My riding instructions had been short and to the point: nothing airy fairy about human rights or values in common or Kashmir or an aid programme. The objective was quite simply to help NZ companies in their efforts to do more business with India. And especially to ease the restrictions on our agri-exports.

So, we strengthened the two NZ/ India Business Councils. NZ’s was chaired by the CEO of the ANZ Bank, which in those days, partnered with Grindlays, had many branches in India. Leading companies came on board. As did the producer boards. In India, one of its most prominent entrepreneurs, CT Chidambaram, became head of the outfit.  

An early visit by the head of the Dairy Board, Sir Dryden Spring, went especially well. Or so it seemed to me.  In the 1960s, under our aid programme, NZ had set up India’s celebrated co-operative dairy industry, so we had no difficulty in scheduling a courtesy call on the prime minister. Next, the minister of agriculture received us most warmly.

“Sir Spring,” he said at the outset, “I know you are a dairy farmer. May I ask how many cows do you have?”

“Well, I have two herds so that is about 240.”

“I am a dairy farmer too.”

“ Oh … and how many do you have?”

“I am having three.”

Well-travelled and experienced, Dryden did not bat an eye. He knew that three was two more than the average Indian dairy farmer owned. They fell to talking about their herds and some of the issues that dairy farmers faced. It made me proud to be a New Zealander.  

But it did not butter any parsnips. Nor did visits from the Apple and Pear Board or from the Forestry Corporation, which, in a previous avatar,  had set up the Indian Forestry Service. 

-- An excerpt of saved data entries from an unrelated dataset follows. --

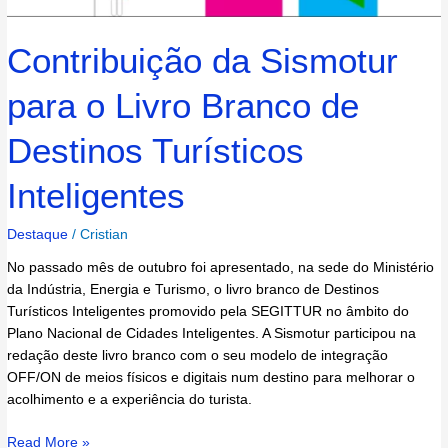
Contribuição da Sismotur
para o Livro Branco de
Destinos Turísticos
Inteligentes
Destaque
/
Cristian
No passado mês de outubro foi apresentado, na sede do Ministério
da Indústria, Energia e Turismo, o livro branco de Destinos
Turísticos Inteligentes promovido pela SEGITTUR no âmbito do
Plano Nacional de Cidades Inteligentes. A Sismotur participou na
redação deste livro branco com o seu modelo de integração
OFF/ON de meios físicos e digitais num destino para melhorar o
acolhimento e a experiência do turista.
Read More »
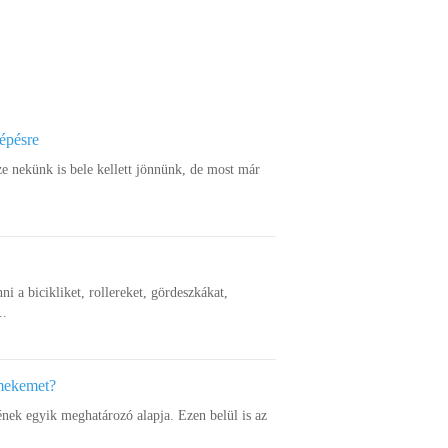
lépésre
ze nekünk is bele kellett jönnünk, de most már
nni a bicikliket, rollereket, gördeszkákat,
..
rmekemet?
ének egyik meghatározó alapja. Ezen belül is az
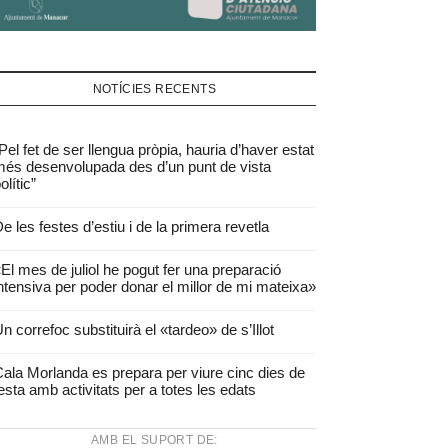
NOTÍCIES RECENTS
Pel fet de ser llengua pròpia, hauria d’haver estat
és desenvolupada des d’un punt de vista
olític”
e les festes d’estiu i de la primera revetla
El mes de juliol he pogut fer una preparació
ntensiva per poder donar el millor de mi mateixa»
n correfoc substituirà el «tardeo» de s’Illot
ala Morlanda es prepara per viure cinc dies de
esta amb activitats per a totes les edats
AMB EL SUPORT DE:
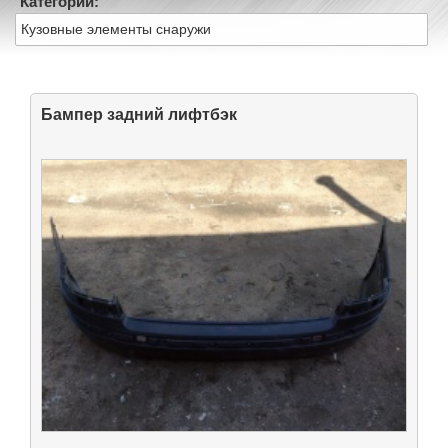
Категории:
Кузовные элементы снаружи
Бампер задний лифтбэк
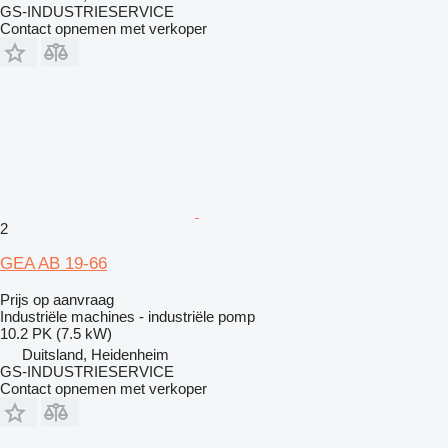
GS-INDUSTRIESERVICE
Contact opnemen met verkoper
2
GEA AB 19-66
Prijs op aanvraag
Industriële machines - industriële pomp
10.2 PK (7.5 kW)
Duitsland, Heidenheim
GS-INDUSTRIESERVICE
Contact opnemen met verkoper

Ditto a long visit from the CEO of Fletcher Construction, to whom I’d promised there were extensive opportunities in post-harvest handling equipment and infrastructures. We ran into piles of bureaucratic obduracy both on and behind desks. 

That was 30 years ago. And India today has a booming economy. And Australia has a free trade agreement. 

But that took years of intense and sustained bilateral political and trade diplomacy and a significant deployment of financial and human resources. This was centered on an expanding set of Australian government offices in India and also on a constant flow of ministerial pol/ec delegations.  

Today the India relationship is one of Australia’s most important and mutually productive – politically, strategically and economically. It’s taken some 25 years. 

When I served there, the Indians disdained what they saw as Australia’s middle power pretensions and its subservient relationship with Washington. The relationship was pretty thin. That was then; how times have changed. 

To achieve an FTA with India will require some years of agreeable foreplay not immediately directed at the ultimate objective. The relationship has to be deepened and widened. This will need sustained effort and the deployment of considerable resources. 

Some will say that a small economy such as ours simply can’t afford the effort required. That China surely offers us more than sufficient trade opportunities. They might cite a wise Ministry of Foreign Affairs and Trade mantra that was drummed into us as cadets: “Small country, hard choices”.

Sometimes in the business of representing NZ abroad it is all too easy to forget how small and distant we are. I remember once at a small dinner party in Delhi the Indian foreign secretary – a good friend – saying that NZ often punched above its weight. “Well,” said my quintessential Aussie counterpart, “it would be bloody hard for them to punch below it.”  

So, NZ representatives abroad have to get up especially early every morning. No one knows this better than our veteran foreign minister. Nothing ventured, nothing gained. If we fail to achieve an FTA with India, it should not be for want of trying.